Why the log is the truth

The single most common mistake new analysts make is to judge a step by its output — “a table appeared, so it worked.” It did not necessarily work. A program with a wrong type, a silent conversion, a duplicated key, or a missing-value trap runs to completion and prints a tidy table that is simply wrong. The log is where SAS confesses. The recurring test of this course — would someone else be able to understand, rerun, and verify this? — starts with reading the log on every step and comparing what it says to what you expected.

Two disciplines, applied to every step:

Read the log. Scan for the level of each message (NOTE / WARNING / ERROR) and read the load-bearing lines: how many observations were read, how many were created, and any message about types, merges, or missing values.
Verify the data. Independently of the log, check the data against expectations: row counts before and after a join, variable types with PROC CONTENTS, missingness with NMISS, ranges for impossible values, and a fixed seed on anything random.

The NOTE / WARNING / ERROR taxonomy

Every line SAS writes to the log carries a level. Learn to triage by level first, then read the content.

NOTE — informational (read it anyway)

A NOTE is SAS telling you what it did. Most NOTEs are routine — but several are load-bearing, because they report counts and silent conversions you must confirm. Never skim past the NOTEs. The two you read first are the observations-read and observations-created counts.

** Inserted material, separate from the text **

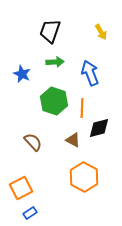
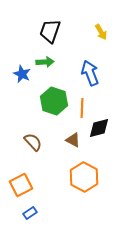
green arrow: moved 10 px left
orange square: moved 3 px up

data work.participants_clean;
    set work.participants_typed;
    if region = "TEST" then delete;   /* drop the 2 internal test rows */
run;

SAS log (synthetic)
NOTE: There were 210 observations read from the data set WORK.PARTICIPANTS_TYPED.
NOTE: 2 observations deleted (region = "TEST").
NOTE: The data set WORK.PARTICIPANTS_CLEAN has 208 observations and 11 variables.
NOTE: DATA statement used (Total process time): real time 0.04 seconds

What the log should say, and the check. It reads 210 observations, deletes 2, and creates 208 — and 210 − 2 = 208, which matches the locked arithmetic on the way from 210 raw rows to 200 clean participants. The workflow move is to read the count NOTE against a number you wrote down first. If the “observations read” or “observations created” line is not what you expected, stop — something upstream is wrong, and no later table will fix it.

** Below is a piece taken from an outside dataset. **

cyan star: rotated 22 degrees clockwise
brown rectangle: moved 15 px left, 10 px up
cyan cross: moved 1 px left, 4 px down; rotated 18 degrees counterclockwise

WARNING — something may be wrong (the step still ran)

A WARNING means SAS finished the step but suspects a problem. The program did not stop, so the output looks fine — which is exactly why a WARNING is dangerous: it is a silent landmine. The course’s signature WARNING is the many-to-many merge.

data work.bad_merge;
    merge work.participants work.screenings;   /* both have repeated participant_id */
    by participant_id;
run;

SAS log (synthetic)
WARNING: MERGE statement has more than one data set with repeats of BY values.
NOTE: The data set WORK.BAD_MERGE has 600 observations and 14 variables.

What it means, and the fix. This WARNING says a DATA-step MERGE matched a key (participant_id) that repeats in both inputs — a many-to-many merge, which is almost always a bug: SAS pairs rows in a way you did not intend and the row count is meaningless (here a fabricated 600). The fix is to use a proper one-to-many key or a PROC SQL join that makes the relationship explicit, and then check the row count — the inner join of participants × screenings should return 594 rows, not 600. A WARNING is not “safe to ignore”; it is a question you must answer.

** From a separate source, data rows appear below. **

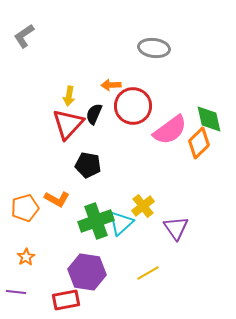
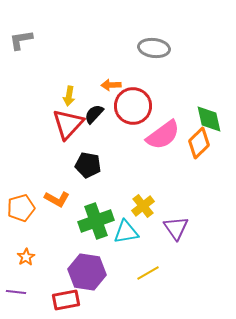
gray L-shape: moved 3 px left, 4 px down; rotated 25 degrees clockwise
black semicircle: rotated 20 degrees clockwise
pink semicircle: moved 7 px left, 5 px down
orange pentagon: moved 4 px left
cyan triangle: moved 5 px right, 9 px down; rotated 32 degrees clockwise
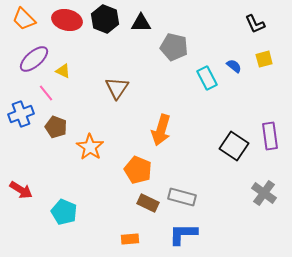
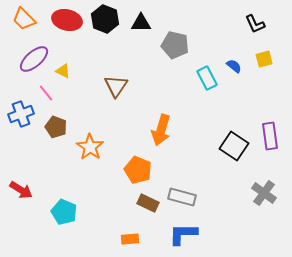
gray pentagon: moved 1 px right, 2 px up
brown triangle: moved 1 px left, 2 px up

ERROR — the step failed (no valid output)

An ERROR stops the step. Any output after an ERROR is stale or absent, so an ERROR is the easiest to catch — it is loud — but you still have to read why. The classic course ERROR is a by-group step run on unsorted data.

proc means data=work.screenings;
    by site;            /* ERROR: data are not sorted by site */
    var systolic_bp;
run;

SAS log (synthetic)
ERROR: Data set WORK.SCREENINGS is not sorted in ascending sequence. The current
       BY group has site = North and the next BY group has site = Central.
NOTE: The SAS System stopped processing this step because of errors.
NOTE: There were 70 observations read from the data set WORK.SCREENINGS.

What it means, and the fix. A BY site; statement requires the data to be sorted by site first (or to carry a sort indicator). Add a PROC SORT ... BY site; before the step. The lesson: by-group processing is sort-dependent, and the ERROR — not the missing table — is what tells you so.

The load-bearing log messages

These are the specific lines this course flags. Memorize what each one means and the verification it should trigger.

Observations read / observations created — the count NOTE

The two lines you read on every DATA step and most PROCs.

SAS log (synthetic)
NOTE: There were 210 observations read from the data set WORK.PARTICIPANTS_RAW.
NOTE: The data set WORK.PARTICIPANTS has 200 observations and 11 variables.

Check. Compare each count to an expectation. The wellness-program import reads 210 raw rows and, after removing 8 duplicate-participant_id rows and 2 internal test rows, creates 200 unique participants — 210 − 2 − 8 = 200. The screenings table is 594 rows (198 participants × 3 visits; 2 enrolled participants have 0 screenings). If a count surprises you, the gap is the bug — or the cleaning work.

“MERGE statement has more than one data set with repeats of BY values”

The many-to-many merge WARNING (shown above). It means a DATA-step MERGE matched a key that repeats in both inputs. Verification: do not trust the resulting row count; re-do the combine as a PROC SQL join with the join type named, and check the output count against the 594 (inner) versus 596 (left) expectation.

“Invalid data for `enroll_date` in line …”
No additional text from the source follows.